Proper moulding sand must possess six properties. It must have porosity, flowability, collapsibility, adhesiveness, cohesiveness or strength, and refractoriness. The properties are determined, not only by the chemical composition, but by the amount of clayey matter in the sand, by its moisture content, and lastly by the shape and size of the silica sand grains.

Properties of moulding sand

1. Porosity. Molten metal always contains a certain amount of dissolved gases, which are evolved when the metal freezes, Also, the molten metal, coming in contact with the moist sand, generates steam or water vapor. If these gases and water vapor evolved by the moulding sand do not find opportunity to escape completely through the mould they will form gas holes and pores in the casting,

The sand must, therefore, be sufficiently porous to allow the gases or moisture present or generated within the moulds to be removed freely when the moulds are poured. This property of sand is called porosity or permeability

2. Flowability. Flowability of moulding sand refers to its ability to behave like a fluid so that, when rammed, it will flow to all portions of a mould and pack all-round the pattern and take up the required shape. The sand should respond to different moulding processes. High flowability is required of a moulding sand to get compacted to a uniform density and to obtain good impression of the pattern in the mould. Good flowability is very essential where energy for compaction during ramming is transmitted through the sand mass as in machine moulding. Flowability increases as clay and water content increase.

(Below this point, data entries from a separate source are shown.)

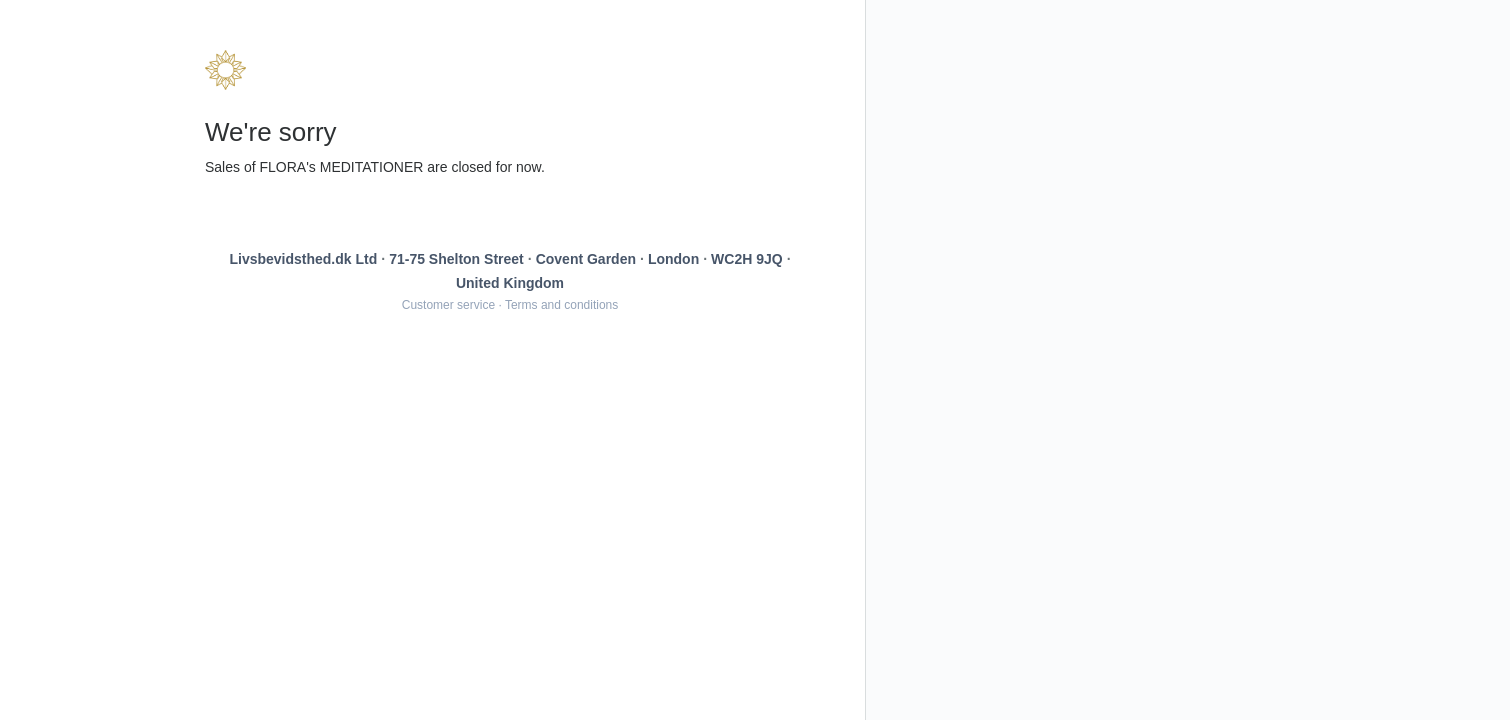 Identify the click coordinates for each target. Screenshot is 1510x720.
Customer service (448, 305)
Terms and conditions (561, 305) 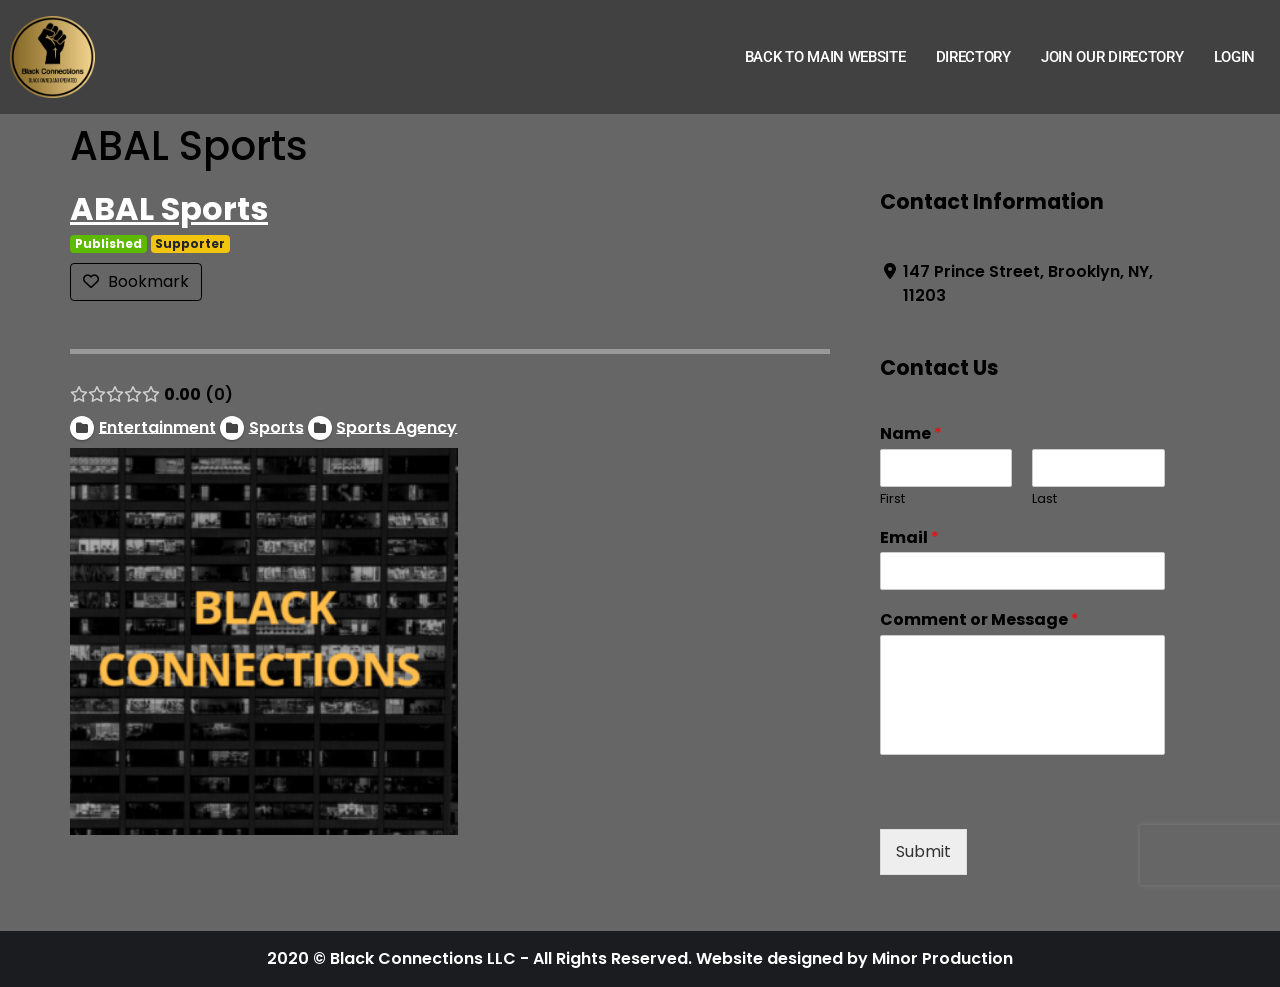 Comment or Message (979, 620)
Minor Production (942, 958)
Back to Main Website (825, 57)
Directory (973, 57)
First (892, 499)
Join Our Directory (1112, 57)
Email (909, 538)
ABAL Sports (169, 208)
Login (1235, 57)
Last (1044, 499)
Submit (923, 851)
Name (911, 434) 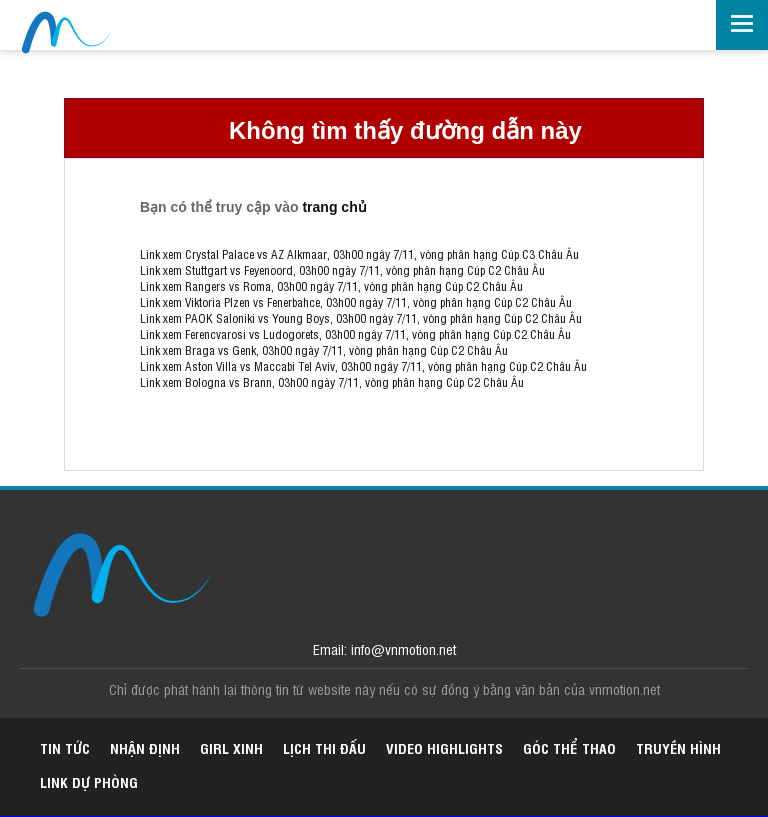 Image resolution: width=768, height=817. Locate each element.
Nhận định (145, 747)
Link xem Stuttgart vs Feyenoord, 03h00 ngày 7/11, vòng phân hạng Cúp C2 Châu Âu (342, 270)
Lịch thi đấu (324, 747)
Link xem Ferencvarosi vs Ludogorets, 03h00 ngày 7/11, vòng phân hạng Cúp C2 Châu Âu (355, 334)
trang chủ (334, 207)
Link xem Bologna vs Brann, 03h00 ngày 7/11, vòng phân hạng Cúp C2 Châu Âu (332, 382)
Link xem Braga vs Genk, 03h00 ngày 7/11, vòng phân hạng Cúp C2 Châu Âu (324, 350)
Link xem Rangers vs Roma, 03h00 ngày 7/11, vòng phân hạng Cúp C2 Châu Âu (331, 286)
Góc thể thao (569, 747)
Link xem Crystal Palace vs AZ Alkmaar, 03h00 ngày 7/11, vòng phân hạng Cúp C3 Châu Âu (359, 254)
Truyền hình (678, 747)
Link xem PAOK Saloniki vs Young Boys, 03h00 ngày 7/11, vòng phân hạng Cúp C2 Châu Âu (361, 318)
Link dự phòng (89, 781)
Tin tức (65, 747)
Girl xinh (231, 747)
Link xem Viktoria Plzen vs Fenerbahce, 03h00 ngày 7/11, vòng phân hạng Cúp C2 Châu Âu (356, 302)
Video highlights (444, 747)
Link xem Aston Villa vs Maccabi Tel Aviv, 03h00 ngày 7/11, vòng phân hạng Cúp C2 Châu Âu (363, 366)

3. Collapsibility. After the molten metal in the mould gets solidified, the sand mould must be collapsible so that free contraction of the metal occurs, and this would naturally avoid the tearing or cracking of the contracting metal.

4. Adhesiveness. The sand particles must be capable of adhering to another body, i.e., they should cling to the sides of the moulding boxes. It is due to this property that the sand mass can be successfully held in a Moulding box and it does not fall out of the box when it is removed.

5. Cohesiveness or strength :This is the ability of sand particles to stick together. Insufficient strength may lead to a collapse in the mould or its partial destruction during conveying, turning over or closing. The mould may also be damaged during pouring by washing of the walls and core by the molten metal. The strength of moulding sand must, therefore, be sufficient to permit the mould to be formed to the desired shape and to retain this shape even after the hot metal is poured in the mould.

This property of sand in its green or moist state is known as green strength. A mould having adequate green strength will retain its shape and will not distort or collapse even after the pattern is removed from the moulding box.

The strength of sand that has been dried or baked is called dry strength. It must have then strength to withstand erosive forces due to molten metal, and retain its shape.

6. Refractoriness. The sand must be capable of withstanding the high temperature of the molten metal without fusing. Moulding sands with a poor refractoriness may burn on to the casting. Refractoriness is measured by the sinter point of the sand rather than its melting point.